October 26
2005
More Galloway
» Posted on October 26, 2005 10:09 PM » Category: Iraq

David T reprints Nick Cohen's aposite question in today's Evening Standard:


I want to ask a question of my own: would you think worse of Mr Galloway if the Americans were right and he was corrupt? I wouldn't. Corruption is deplorable, but it is a common human vice. Is it better to grovel before fascists because you've been paid to grovel before them? Or because you sincerely believe in their courage, strength and indefatigability?

The questions aren't only for Mr Galloway. With a few honourable exceptions, the anti-war movement has accepted the leadership of an apologist for totalitarianism. Most of the newspapers have praised him or left him alose. The fearsome interviewers of the BBC have never given him a proper grilling.

People look back at the 20th century and marvel at the Tories who sucked up to Hitler and the socialists who sucked up to Stalin. We think we've learned the lessons of the past and are better than them.

Quite. As Christopher Hitchens puts it:


I wonder if any of those who furnished him a platform will now have the grace to admit that they were hosting a man who is not just a pimp for fascism but one of its prostitutes as well.

I'd also recommend reading David Blair's piece.

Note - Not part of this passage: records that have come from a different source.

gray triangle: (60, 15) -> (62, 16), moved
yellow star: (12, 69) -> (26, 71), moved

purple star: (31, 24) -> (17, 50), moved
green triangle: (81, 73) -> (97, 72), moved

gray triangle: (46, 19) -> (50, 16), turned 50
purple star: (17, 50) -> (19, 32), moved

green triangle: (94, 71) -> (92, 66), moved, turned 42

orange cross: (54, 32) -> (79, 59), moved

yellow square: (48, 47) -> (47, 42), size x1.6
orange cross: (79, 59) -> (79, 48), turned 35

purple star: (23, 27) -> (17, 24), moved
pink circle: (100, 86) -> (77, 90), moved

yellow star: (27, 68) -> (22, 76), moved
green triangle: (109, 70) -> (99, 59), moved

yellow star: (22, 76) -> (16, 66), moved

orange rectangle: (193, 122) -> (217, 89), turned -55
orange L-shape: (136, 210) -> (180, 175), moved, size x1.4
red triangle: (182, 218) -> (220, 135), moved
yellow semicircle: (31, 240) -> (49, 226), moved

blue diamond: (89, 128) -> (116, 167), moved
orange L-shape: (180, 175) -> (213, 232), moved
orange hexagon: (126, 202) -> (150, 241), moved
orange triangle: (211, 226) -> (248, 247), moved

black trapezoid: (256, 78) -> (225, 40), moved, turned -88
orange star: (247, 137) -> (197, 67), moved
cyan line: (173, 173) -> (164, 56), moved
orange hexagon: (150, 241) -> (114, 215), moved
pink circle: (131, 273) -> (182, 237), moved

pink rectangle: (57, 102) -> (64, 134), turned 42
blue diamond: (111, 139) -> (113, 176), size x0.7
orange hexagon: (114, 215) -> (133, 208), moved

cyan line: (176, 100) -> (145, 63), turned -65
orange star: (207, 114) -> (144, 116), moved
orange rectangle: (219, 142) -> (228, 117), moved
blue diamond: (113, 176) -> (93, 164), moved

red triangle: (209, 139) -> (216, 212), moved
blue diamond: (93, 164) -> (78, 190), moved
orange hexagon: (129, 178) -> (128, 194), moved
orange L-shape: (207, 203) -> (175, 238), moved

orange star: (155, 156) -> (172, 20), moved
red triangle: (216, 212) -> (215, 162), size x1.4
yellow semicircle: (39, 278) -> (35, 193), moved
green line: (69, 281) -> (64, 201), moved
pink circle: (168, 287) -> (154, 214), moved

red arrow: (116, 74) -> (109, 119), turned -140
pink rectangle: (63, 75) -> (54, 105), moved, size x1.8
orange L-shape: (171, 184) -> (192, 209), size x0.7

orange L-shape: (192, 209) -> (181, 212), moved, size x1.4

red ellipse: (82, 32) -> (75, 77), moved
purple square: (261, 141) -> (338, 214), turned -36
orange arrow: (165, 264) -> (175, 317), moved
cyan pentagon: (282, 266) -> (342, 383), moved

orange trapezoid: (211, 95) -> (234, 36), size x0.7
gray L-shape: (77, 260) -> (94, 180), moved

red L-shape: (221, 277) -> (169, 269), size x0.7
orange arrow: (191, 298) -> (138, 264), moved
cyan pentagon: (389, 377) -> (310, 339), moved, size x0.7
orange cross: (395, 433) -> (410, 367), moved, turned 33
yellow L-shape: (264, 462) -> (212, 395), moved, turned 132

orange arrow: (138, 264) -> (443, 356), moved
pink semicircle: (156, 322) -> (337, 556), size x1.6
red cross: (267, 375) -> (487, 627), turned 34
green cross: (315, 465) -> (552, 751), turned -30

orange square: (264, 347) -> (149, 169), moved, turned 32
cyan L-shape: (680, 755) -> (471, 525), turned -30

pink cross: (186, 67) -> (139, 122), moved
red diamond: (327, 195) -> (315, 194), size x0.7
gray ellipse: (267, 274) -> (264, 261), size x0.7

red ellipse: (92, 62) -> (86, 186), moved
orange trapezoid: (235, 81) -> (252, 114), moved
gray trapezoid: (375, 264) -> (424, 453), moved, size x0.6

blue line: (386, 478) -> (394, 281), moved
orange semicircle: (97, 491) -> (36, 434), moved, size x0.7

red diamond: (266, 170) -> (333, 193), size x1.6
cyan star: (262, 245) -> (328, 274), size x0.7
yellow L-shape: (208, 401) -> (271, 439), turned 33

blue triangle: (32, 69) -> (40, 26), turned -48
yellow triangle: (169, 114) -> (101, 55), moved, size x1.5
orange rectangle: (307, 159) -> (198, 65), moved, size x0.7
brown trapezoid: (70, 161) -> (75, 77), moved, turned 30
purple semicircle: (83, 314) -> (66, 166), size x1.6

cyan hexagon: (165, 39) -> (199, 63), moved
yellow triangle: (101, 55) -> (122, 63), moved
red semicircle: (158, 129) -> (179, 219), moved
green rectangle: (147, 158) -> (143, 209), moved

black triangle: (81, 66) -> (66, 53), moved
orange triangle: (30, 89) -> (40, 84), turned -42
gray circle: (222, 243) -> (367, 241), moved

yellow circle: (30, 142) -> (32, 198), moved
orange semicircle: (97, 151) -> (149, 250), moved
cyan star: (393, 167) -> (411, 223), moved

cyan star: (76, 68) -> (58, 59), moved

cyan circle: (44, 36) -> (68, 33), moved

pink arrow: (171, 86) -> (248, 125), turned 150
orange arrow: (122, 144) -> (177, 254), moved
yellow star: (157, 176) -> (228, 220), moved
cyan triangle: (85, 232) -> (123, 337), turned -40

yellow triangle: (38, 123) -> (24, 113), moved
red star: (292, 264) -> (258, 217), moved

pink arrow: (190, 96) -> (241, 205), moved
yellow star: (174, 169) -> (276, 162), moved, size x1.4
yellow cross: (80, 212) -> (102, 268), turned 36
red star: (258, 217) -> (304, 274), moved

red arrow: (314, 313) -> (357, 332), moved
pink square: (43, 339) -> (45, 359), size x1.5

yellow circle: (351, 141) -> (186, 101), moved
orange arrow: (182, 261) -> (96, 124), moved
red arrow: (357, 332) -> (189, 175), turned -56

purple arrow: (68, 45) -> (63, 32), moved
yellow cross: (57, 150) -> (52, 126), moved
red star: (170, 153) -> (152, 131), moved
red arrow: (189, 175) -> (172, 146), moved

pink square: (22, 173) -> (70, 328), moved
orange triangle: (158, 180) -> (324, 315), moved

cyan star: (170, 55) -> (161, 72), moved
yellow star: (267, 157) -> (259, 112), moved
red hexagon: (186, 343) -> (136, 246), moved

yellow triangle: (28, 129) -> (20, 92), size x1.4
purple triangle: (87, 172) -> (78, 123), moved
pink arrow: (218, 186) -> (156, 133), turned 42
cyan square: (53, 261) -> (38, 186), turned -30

It was Blair who unearthed the original Galloway documents in Baghdad - the veracity of which were not questioned by the High Court judgement, whatever Galloway might wish:


Following publication of the documents in The Daily Telegraph, Mr Galloway successfully sued and won damages of £150,000. Yet anyone who listened to the MP's public statements would never have guessed two crucial facts. First, Mr Galloway's lawyers did not challenge the authenticity of the documents. Second, they did not question my account of how I found them.

Turning to the authenticity issue: shortly after I brought the documents to London, the Telegraph commissioned a forensic examination that helped show they were genuine. But, as the documents' authenticity was not disputed by Mr Galloway's lawyers - they argued that it was "irrelevant" - this evidence was never introduced in the libel trial.